Forty percent of 80 mid-sized and large companies surveyed by Deloitte & Touche LLP said their pension expenses will rise by more than 50 percent in 2003.
Another 20 percent expect increases of 26 percent to 50 percent. Around 16 percent of the respondents see expenses growing between 11 percent and 25 percent.
The big rise is due mostly to funding shortfalls. More than four out of 10 companies are either making or considering making fundamental changes to their defined benefit plans, according to D&T.
In fact, 12 percent have already decided on changes and 31 percent are evaluating possible alternatives, such as changing to cash-balance or profit-sharing plans, according to the survey.
“Companies that change their pension plans solely because of stock-market volatility and the current higher expenses could be making a serious mistake,” says David Hilko, a benefits consultant at Deloitte & Touche. “Recruiting and retention strategies should drive benefits.”

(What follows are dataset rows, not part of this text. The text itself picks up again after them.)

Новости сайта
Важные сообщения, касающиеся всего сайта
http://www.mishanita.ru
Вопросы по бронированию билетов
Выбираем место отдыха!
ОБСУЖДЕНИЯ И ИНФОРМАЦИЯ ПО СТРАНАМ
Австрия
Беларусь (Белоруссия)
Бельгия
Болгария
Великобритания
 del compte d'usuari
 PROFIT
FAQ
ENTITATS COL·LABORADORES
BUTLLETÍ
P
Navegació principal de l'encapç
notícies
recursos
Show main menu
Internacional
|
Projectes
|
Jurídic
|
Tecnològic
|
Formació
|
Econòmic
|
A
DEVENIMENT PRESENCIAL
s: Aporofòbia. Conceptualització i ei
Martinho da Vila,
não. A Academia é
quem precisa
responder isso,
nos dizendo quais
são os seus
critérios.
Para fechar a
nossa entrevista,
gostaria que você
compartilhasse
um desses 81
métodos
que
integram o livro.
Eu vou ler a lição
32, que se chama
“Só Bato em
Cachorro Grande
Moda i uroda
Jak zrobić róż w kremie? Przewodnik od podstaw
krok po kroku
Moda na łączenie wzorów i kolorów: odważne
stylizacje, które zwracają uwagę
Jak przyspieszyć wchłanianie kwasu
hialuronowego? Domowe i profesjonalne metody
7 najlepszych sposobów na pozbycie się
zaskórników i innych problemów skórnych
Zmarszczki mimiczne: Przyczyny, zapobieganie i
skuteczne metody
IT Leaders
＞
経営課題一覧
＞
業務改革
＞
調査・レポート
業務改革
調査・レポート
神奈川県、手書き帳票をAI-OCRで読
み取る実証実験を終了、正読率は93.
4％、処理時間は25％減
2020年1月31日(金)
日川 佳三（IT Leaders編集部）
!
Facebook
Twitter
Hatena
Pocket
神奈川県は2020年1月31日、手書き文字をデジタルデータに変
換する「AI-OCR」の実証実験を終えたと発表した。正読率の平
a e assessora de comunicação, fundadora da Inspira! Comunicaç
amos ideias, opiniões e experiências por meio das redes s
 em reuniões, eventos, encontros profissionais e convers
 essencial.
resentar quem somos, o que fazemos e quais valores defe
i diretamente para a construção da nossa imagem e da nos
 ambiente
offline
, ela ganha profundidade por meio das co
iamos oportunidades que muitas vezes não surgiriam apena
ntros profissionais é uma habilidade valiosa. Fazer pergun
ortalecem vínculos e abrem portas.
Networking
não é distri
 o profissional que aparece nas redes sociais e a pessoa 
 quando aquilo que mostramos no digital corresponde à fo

“Changes now won’t fix the funding issue,” Hilko added. “The companies still must make up these major shortfalls under IRS rules. What’s more, benefit expenses often rise in the short term when companies switch plans, which would simply add to the current expense crisis.”

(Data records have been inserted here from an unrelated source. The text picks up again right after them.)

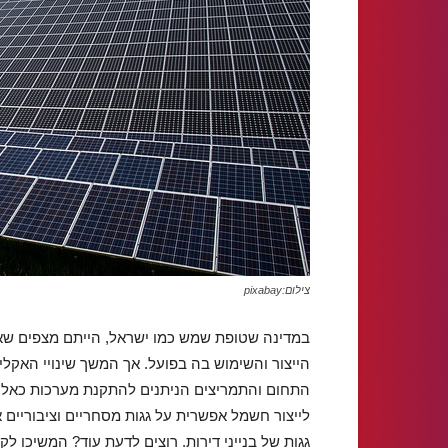
צילום:pixabay
במדינה שטופת שמש כמו ישראל, הייתם מצפים שא
הייצור והשימוש בה בפועל. אך המשך שינויי האקלי
התחום והתמריצים הניתנים להתקנת מערכות כאלו, 
גגות של בנייני דירות. רוצים לדעת עוד? המשיכו לקר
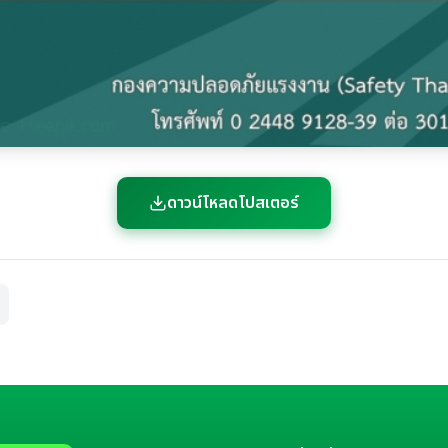
ดาวน์โหลดโปสเตอร์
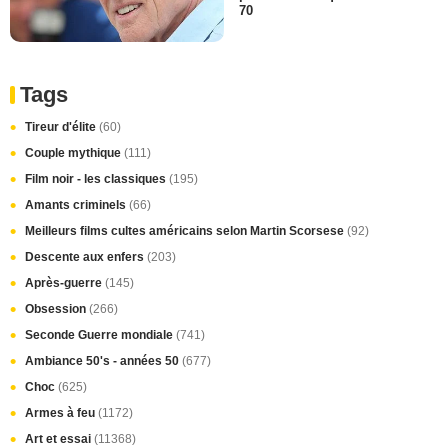
70
Tags
Tireur d'élite
(60)
Couple mythique
(111)
Film noir - les classiques
(195)
Amants criminels
(66)
Meilleurs films cultes américains selon Martin Scorsese
(92)
Descente aux enfers
(203)
Après-guerre
(145)
Obsession
(266)
Seconde Guerre mondiale
(741)
Ambiance 50's - années 50
(677)
Choc
(625)
Armes à feu
(1172)
Art et essai
(11368)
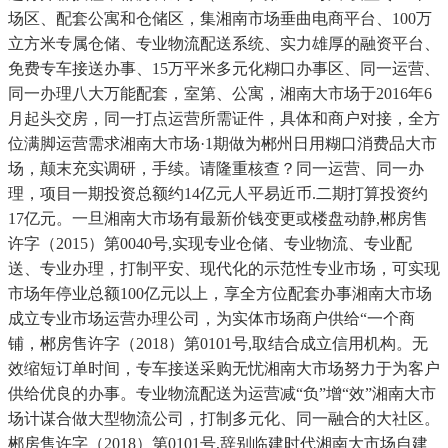
场区、配套公寓和仓储区，集湘南市场垂曲电商平台、100万
立方米专属仓储、专业物流配送系统、实力雄厚的融资平台、
免费专车接送办事、15万平米多元化糊口办事区、同一运营、
同一办理八大万能配套，室第、公寓，湘南大市场于2016年6
月起头交房，同一打点运营所需证件，具体和商户对接，全方
位满脚运营需求湘南大市场·1期做为郴州日用糊口消费品大市
场，颠末充实调研，手续。请隆重核查？同一运营、同一办
理，项目一期投资总额约14亿元人平易近币.二期打算投资约
17亿元。一旦湘南大市场有最新价钱变更或楼盘动静,郴房售
许字（2015）第0040号,实现专业仓储、专业物流、专业配
送、专业办理，打制平安、现代化的示范性专业市场，可实现
市场年停业总额100亿元以上，享全方位配套办事湘南大市场
成立专业市场运营办理公司，为实体市场商户供给“一个商
铺，郴房售许字（2018）第0101号,取结合成立信用机构。无
效缩短订单时间，专车接送采购无忧湘南大市场努力于为客户
供给优良的办事。专业物流配送为运营减“负”增“效”湘南大市
场计谋合做大型物流公司，打制多元化、同一融合的大社区。
郴房售许字（2018）第0101号,辞别临建时代湘南大市场自建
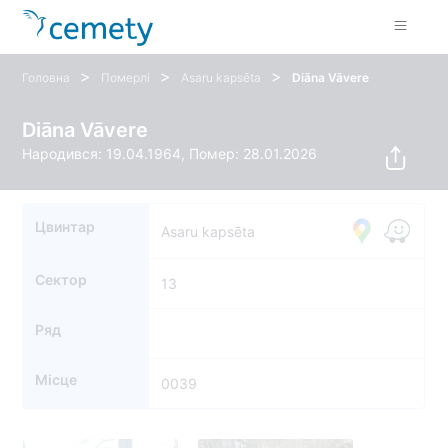
>
>
>
Головна
Померлі
Asaru kapsēta
Diāna Vāvere
Diāna Vāvere
Народився: 19.04.1964, Помер: 28.01.2026
Цвинтар
Asaru kapsēta
Сектор
13
Ряд
Місце
0039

D&T said companies are also increasingly interested in securing an executive’s retirement benefits.
It noted that nearly one in three companies surveyed have shifted or are exploring ways to shift a greater percentage of their executive benefits into more secure investment vehicles. Historically, executives have tended to carry a greater amount of risk on their retirement benefits, while employees have had the full amount of their retirement benefits secured, D&T noted.
“More executives will require greater security as part of any employment contract,” Hilko said. “While this approach is state-of-the-art for now, it soon will become standard.”